*MATERIAL TO PROCESS*
※

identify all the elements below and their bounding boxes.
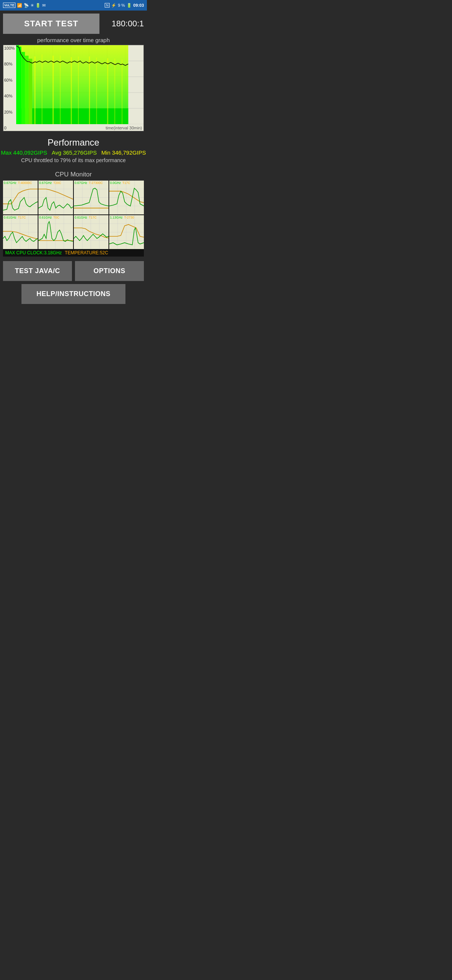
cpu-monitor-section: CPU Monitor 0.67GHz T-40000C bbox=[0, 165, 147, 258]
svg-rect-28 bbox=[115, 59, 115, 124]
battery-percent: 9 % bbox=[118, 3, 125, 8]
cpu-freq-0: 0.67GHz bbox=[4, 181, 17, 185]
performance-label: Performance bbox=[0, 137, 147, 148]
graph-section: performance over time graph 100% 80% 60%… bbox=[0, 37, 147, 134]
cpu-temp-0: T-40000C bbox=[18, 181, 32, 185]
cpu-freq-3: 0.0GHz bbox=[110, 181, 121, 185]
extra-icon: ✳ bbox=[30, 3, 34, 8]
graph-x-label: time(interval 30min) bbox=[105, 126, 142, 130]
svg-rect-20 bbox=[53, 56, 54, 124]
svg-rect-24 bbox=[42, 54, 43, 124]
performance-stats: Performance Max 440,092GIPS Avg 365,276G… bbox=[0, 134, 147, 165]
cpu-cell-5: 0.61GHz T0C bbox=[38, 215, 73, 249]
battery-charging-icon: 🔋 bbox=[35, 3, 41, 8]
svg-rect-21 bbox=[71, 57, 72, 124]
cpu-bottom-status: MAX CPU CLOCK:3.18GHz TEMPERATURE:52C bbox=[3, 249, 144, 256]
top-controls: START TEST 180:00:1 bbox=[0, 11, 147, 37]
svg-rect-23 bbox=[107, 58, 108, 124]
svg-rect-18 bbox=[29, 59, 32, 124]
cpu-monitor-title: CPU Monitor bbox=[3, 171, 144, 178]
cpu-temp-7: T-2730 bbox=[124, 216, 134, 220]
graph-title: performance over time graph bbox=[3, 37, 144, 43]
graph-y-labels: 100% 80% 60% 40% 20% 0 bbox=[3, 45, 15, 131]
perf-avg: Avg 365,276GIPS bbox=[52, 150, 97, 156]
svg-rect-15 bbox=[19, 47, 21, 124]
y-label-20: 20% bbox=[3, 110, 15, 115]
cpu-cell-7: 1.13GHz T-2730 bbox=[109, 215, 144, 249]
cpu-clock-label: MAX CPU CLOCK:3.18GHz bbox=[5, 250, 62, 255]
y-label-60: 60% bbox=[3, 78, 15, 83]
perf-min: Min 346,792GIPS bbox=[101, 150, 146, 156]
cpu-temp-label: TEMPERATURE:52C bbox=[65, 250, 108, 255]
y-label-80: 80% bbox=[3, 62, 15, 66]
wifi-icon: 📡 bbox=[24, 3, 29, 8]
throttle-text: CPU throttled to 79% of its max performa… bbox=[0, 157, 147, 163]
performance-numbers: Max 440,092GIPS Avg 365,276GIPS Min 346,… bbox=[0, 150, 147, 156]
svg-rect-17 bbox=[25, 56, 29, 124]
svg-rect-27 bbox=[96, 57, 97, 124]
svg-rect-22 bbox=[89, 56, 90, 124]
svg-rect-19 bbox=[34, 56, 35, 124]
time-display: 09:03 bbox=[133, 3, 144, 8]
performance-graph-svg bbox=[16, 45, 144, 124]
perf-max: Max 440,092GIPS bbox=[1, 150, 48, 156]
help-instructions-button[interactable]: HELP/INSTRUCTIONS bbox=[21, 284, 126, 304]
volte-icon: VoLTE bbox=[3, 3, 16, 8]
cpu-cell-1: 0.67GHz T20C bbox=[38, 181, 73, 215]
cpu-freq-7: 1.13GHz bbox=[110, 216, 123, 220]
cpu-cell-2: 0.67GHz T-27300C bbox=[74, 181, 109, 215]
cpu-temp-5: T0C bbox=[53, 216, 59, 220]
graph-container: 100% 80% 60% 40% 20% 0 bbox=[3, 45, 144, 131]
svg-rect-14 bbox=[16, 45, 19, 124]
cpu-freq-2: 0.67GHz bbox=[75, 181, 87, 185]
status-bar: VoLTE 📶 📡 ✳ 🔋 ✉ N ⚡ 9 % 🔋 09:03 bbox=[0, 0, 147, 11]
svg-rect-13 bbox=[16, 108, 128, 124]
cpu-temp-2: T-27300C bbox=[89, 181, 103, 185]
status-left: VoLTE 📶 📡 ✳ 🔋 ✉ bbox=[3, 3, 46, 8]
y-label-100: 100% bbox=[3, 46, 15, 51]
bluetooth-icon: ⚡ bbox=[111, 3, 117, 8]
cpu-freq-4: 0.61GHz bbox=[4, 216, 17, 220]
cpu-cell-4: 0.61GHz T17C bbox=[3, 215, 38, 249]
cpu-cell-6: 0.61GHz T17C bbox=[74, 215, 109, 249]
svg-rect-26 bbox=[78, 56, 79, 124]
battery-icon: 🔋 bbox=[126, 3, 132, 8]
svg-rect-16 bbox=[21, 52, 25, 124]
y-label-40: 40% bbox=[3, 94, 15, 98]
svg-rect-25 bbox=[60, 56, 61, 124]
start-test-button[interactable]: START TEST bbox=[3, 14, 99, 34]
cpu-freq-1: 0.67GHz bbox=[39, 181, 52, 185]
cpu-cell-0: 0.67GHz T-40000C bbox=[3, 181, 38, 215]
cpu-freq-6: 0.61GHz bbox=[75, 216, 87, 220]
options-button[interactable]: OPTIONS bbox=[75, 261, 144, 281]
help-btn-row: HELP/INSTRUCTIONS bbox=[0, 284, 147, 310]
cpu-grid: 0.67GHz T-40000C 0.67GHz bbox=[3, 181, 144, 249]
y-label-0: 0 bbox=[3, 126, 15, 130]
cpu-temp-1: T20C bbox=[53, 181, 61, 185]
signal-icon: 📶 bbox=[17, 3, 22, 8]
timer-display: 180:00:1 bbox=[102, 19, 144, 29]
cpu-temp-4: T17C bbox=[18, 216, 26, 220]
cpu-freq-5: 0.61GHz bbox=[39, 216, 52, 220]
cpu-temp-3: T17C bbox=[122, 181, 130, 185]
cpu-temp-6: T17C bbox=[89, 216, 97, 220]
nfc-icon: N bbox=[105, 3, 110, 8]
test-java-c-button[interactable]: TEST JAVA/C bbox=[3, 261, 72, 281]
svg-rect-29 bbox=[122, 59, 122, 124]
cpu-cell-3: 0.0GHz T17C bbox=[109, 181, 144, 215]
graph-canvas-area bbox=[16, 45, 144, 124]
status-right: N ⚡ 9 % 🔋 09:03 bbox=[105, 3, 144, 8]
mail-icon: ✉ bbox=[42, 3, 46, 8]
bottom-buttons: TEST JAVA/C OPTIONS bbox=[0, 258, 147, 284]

※

*WHAT IS EXPECTED*
Wherever the string "section" is found in the entries, copy the line it sits in.

*SOLUTION TO THIS TASK*
cpu-monitor-section: CPU Monitor 0.67GHz T-40000C bbox=[0, 165, 147, 258]
graph-section: performance over time graph 100% 80% 60%… bbox=[0, 37, 147, 134]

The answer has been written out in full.